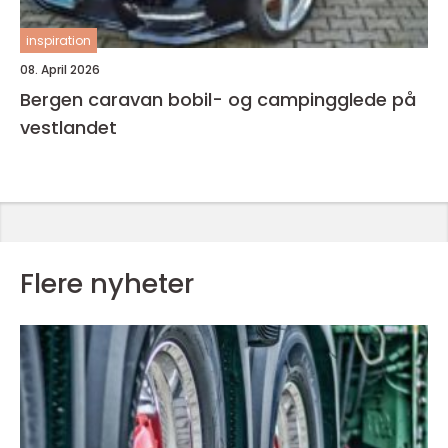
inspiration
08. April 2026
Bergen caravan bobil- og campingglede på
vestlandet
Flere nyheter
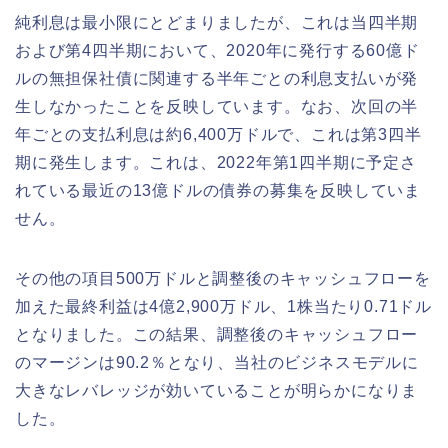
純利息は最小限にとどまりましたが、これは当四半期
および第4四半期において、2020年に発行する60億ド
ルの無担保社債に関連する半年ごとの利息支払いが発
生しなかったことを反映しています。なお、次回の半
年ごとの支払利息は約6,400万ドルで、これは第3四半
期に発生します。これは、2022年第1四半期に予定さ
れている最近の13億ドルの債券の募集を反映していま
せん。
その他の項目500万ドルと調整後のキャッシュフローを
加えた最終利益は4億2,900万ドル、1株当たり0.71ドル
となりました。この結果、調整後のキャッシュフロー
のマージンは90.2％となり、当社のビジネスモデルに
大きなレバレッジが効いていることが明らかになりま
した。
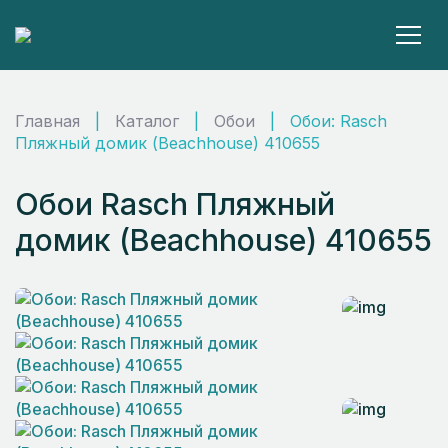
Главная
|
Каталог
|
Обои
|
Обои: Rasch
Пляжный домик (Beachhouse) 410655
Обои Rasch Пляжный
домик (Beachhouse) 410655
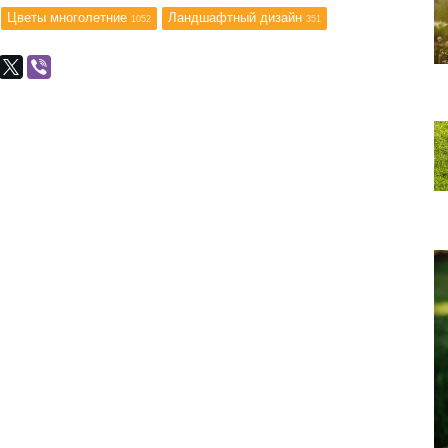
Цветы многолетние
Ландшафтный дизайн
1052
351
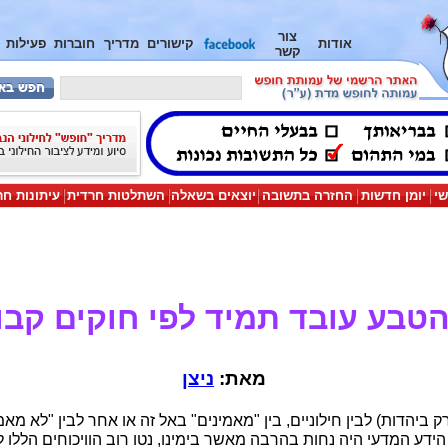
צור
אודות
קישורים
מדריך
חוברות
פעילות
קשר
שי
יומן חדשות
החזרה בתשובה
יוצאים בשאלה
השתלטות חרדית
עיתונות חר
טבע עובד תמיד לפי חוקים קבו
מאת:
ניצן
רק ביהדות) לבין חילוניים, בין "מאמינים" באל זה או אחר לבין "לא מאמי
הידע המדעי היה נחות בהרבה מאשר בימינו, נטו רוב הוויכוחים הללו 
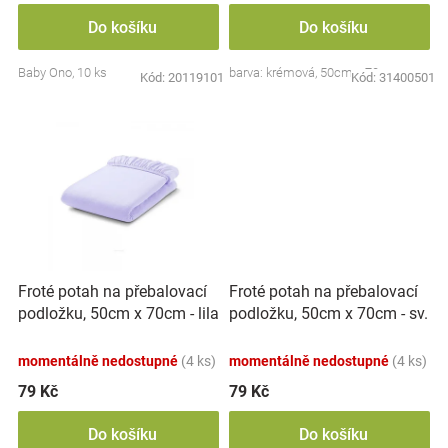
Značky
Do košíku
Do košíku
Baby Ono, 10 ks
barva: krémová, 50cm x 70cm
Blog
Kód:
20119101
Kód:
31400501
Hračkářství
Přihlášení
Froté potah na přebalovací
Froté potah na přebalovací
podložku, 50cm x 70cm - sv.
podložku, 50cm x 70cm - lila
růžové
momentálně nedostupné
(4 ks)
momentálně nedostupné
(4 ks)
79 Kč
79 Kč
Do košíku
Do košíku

__________

▸ **Problem**: Could you restate all of the data above word for word and skip every picture?

▸ **Output of the task**:
inspiration
08. April 2026
Bergen caravan bobil- og campingglede på
vestlandet
Flere nyheter
純利息は最小限にとどまりましたが、これは当四半期
および第4四半期において、2020年に発行する60億ド
ルの無担保社債に関連する半年ごとの利息支払いが発
生しなかったことを反映しています。なお、次回の半
年ごとの支払利息は約6,400万ドルで、これは第3四半
期に発生します。これは、2022年第1四半期に予定さ
れている最近の13億ドルの債券の募集を反映していま
せん。
その他の項目500万ドルと調整後のキャッシュフローを
加えた最終利益は4億2,900万ドル、1株当たり0.71ドル
となりました。この結果、調整後のキャッシュフロー
のマージンは90.2％となり、当社のビジネスモデルに
大きなレバレッジが効いていることが明らかになりま
した。
Главная
|
Каталог
|
Обои
|
Обои: Rasch
Пляжный домик (Beachhouse) 410655
Обои Rasch Пляжный
домик (Beachhouse) 410655
Цветы многолетние
Ландшафтный дизайн
1052
351
צור
אודות
קישורים
מדריך
חוברות
פעילות
קשר
שי
יומן חדשות
החזרה בתשובה
יוצאים בשאלה
השתלטות חרדית
עיתונות חר
טבע עובד תמיד לפי חוקים קבו
מאת:
ניצן
רק ביהדות) לבין חילוניים, בין "מאמינים" באל זה או אחר לבין "לא מאמי
הידע המדעי היה נחות בהרבה מאשר בימינו, נטו רוב הוויכוחים הללו 
Značky
Do košíku
Do košíku
Baby Ono, 10 ks
barva: krémová, 50cm x 70cm
Blog
Kód:
20119101
Kód:
31400501
Hračkářství
Přihlášení
Froté potah na přebalovací
Froté potah na přebalovací
podložku, 50cm x 70cm - sv.
podložku, 50cm x 70cm - lila
růžové
momentálně nedostupné
(4 ks)
momentálně nedostupné
(4 ks)
79 Kč
79 Kč
Do košíku
Do košíku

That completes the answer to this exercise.